More organic sorts of soils weigh less. 

So if you are mixing a sandy type of soil and gravel you will need roughly 70 lbs.

This would give you 2" evenly all over, or a mound about 3" deep, tapering to about 1". If you want it deeper than 1" in those areas, then get about 100 lbs. of substrate.


----------



## demosthenes

i agree with diana. as long as the substrate looks the same, you should be fine using them together. BUT, i'm also pretty price conscious, and i recently redid two of my tanks' substrates.

IME, if you are hoping for a planted tank anyway, i think you should use a mix of topsoil, florabase, dolomite/potash/etc to your liking underneath the plant gravel. thats what i currently have in my 50g tank, and i'm loving it so far. talk to legomaniac on these forums, he's done a lot with different substrates and his are always really nutrient-rich and cost-effective.


----------



## accordztech

demosthenes said:


> i agree with diana. as long as the substrate looks the same, you should be fine using them together. BUT, i'm also pretty price conscious, and i recently redid two of my tanks' substrates.
> 
> IME, if you are hoping for a planted tank anyway, i think you should use a mix of topsoil, florabase, dolomite/potash/etc to your liking underneath the plant gravel. thats what i currently have in my 50g tank, and i'm loving it so far. talk to legomaniac on these forums, he's done a lot with different substrates and his are always really nutrient-rich and cost-effective.


Thanks to both of you and diana. 

This soil thing has caught my eye. I emailed lego guy to see if he responds.

Since you used it, how is it? any drawbacks? Im still wanting to grow a grass of HC and wondering if just regular soil will hold it? Whats your recipie and how much did it cost?

if I can save alot this way, Ill definitely do it.

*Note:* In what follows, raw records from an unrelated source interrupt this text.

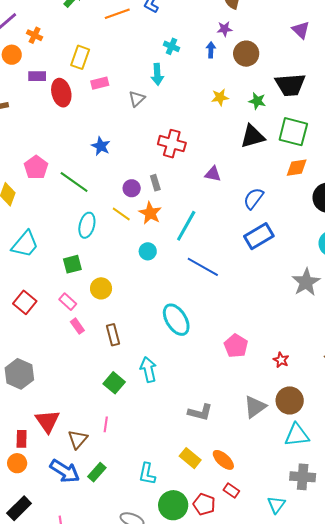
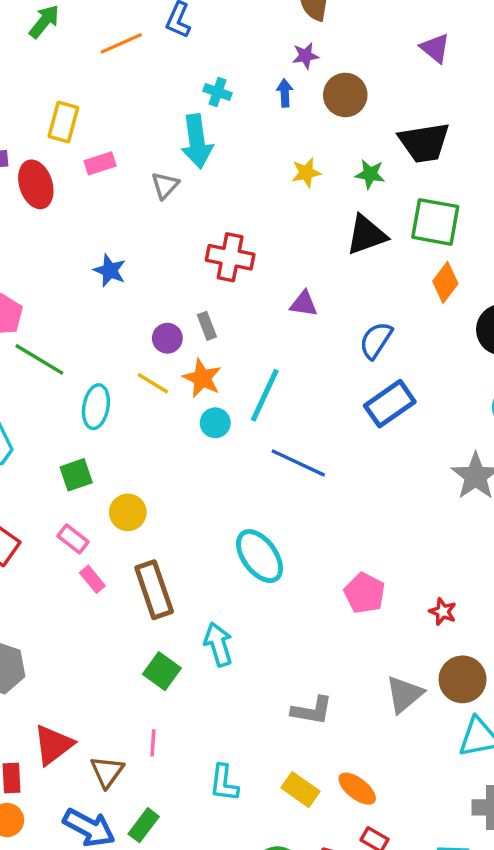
cyan arrow: (157, 74) -> (197, 141), size x1.4
orange diamond: (297, 168) -> (445, 282), turned -40
green line: (74, 182) -> (39, 359), moved
cyan circle: (148, 251) -> (215, 423), moved
brown rectangle: (113, 335) -> (154, 590), size x1.5
red triangle: (47, 421) -> (53, 745), turned 32
cyan L-shape: (147, 474) -> (224, 783), moved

But I want to know the goods and badds. 

It should be pretty soft for my cories to?


----------



## Diana

Garden soil or bagged soils for garden use can be used in an aquarium, but there are several cautions. 
Using a substrate that is designed for planted aquariums, and adding a little powdered fertilizer and mineral supplements is a very good way to go. Having the nutrients in the substrate, and less fertilizers in the water seems to reduce the algae a lot. Also reduces the amount of water column fertilizers you need to add. 
Using a substrate without fertilizers (sand, gravel) and adding fertilizer tablets is another option, but I have found those tablets to be pretty expensive.


----------



## Tazman

Hi ll

I am setting up 240 litre planted tank and been told to use Amazonia aqua soil as a base substrate with jbL Sansibar on top for effect ?? any thoughts 

Thanks


----------